It's a sound that began taking shape in New York City, where Dryden recorded her debut, Little Stray Heart, in 2016. That album found the songwriter mixing her childhood influences, including her father's country music favorites, with the jazz, soul, and blues music she'd studied at Sarah Lawrence College. Stand Still also found her working closely with Jules Belmont, an electric guitarist and pedal steel player whose approach to music was shaped by world music, Ry Cooder, and other diverse sources. Together, the two carved out a unique sound that was both fresh and familiar, laying the brickwork for the pair's eventual move to Tennessee.
Now based in Nashville, Dryden deepens and diversifies her songwriting with her 2018 release, Stand Still. It's a modern-minded album about the human condition, with songs that encourage her audience to love, listen, and live with compassion. If Little Stray Heart was her introspective debut, full of songs inspired by personal experience, then Stand Still is her universally-minded follow-up, with lyrics focused not only upon the songwriter herself, but upon the world around her.
There are references to Trayvon Martin (the socially-conscious "What the Differences Are"), feminism ("She Wants It All"), and the detrimental effects of technology upon real-life interactions ("Come on Honey"). Set to a soundtrack of grooves, guitars, and Stax-worthy keyboards, Stand Still is something rare in the Americana world: an album that's both danceable and lyrically-provoking. It's music that targets the heart, head, and feet. Music with movement and a message.

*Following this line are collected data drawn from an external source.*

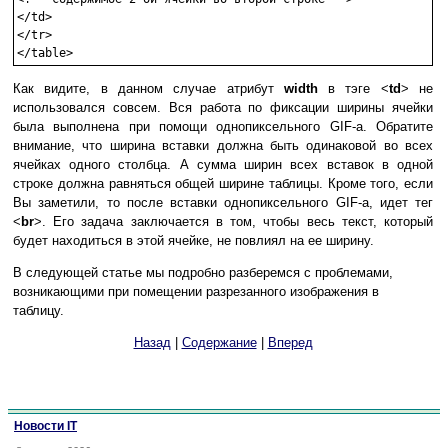
</td>

</tr>

Как видите, в данном случае атрибут
width
в тэге <
td
> не
использовался совсем. Вся работа по фиксации ширины ячейки
была выполнена при помощи однопиксельного GIF-а. Обратите
внимание, что ширина вставки должна быть одинаковой во всех
ячейках одного столбца. А сумма ширин всех вставок в одной
строке должна равняться общей ширине таблицы. Кроме того, если
Вы заметили, то после вставки однопиксельного GIF-а, идет тег
<
br
>. Его задача заключается в том, чтобы весь текст, который
будет находиться в этой ячейке, не повлиял на ее ширину.
В следующей статье мы подробно разберемся с проблемами,
возникающими при помещении разрезанного изображения в
таблицу.
Назад
|
Содержание
|
Вперед
Новости IT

It's also a testament to Nellen Dryden's strength as a live performer. Stand Still was recorded straight to tape in East Nashville, without click tracks or studio trickery. The band performed together, capturing each song in a series of live takes, with Belmont serving as Dryden's multi-instrumentalist and right-hand man once again. Also returning to the fold was producer Josh Hahn, who'd previously overseen the sessions for Little Stray Heart. Rounding out the studio crew were drummer Jon Truman, bassist Jonathan Beam, keyboardist Jimmy Matt Rowland, and acoustic guitarist Cy Winstanley, the latter of whom can be heard trading harmonies with Dryden on the album's final track, "Cowboy and a Comforter."
The group tracked each song live on an RCA analog console from the 1950s, with Dryden nailing her vocals alongside her bandmates' instrumental contributions. The old-school approach suited her songs well. Warm, gritty, and clutter-free, Stand Still nods to the way records used to sound, long before this kind of music was ever called "Americana."
Influenced by Lucinda Williams' phrasing, Erykah Badu's rhythmic emphasis, Bonnie Raitt's bluesy belt, and Patti Griffin's melodies, Nellen Dryden hits a high-water mark with Stand Still.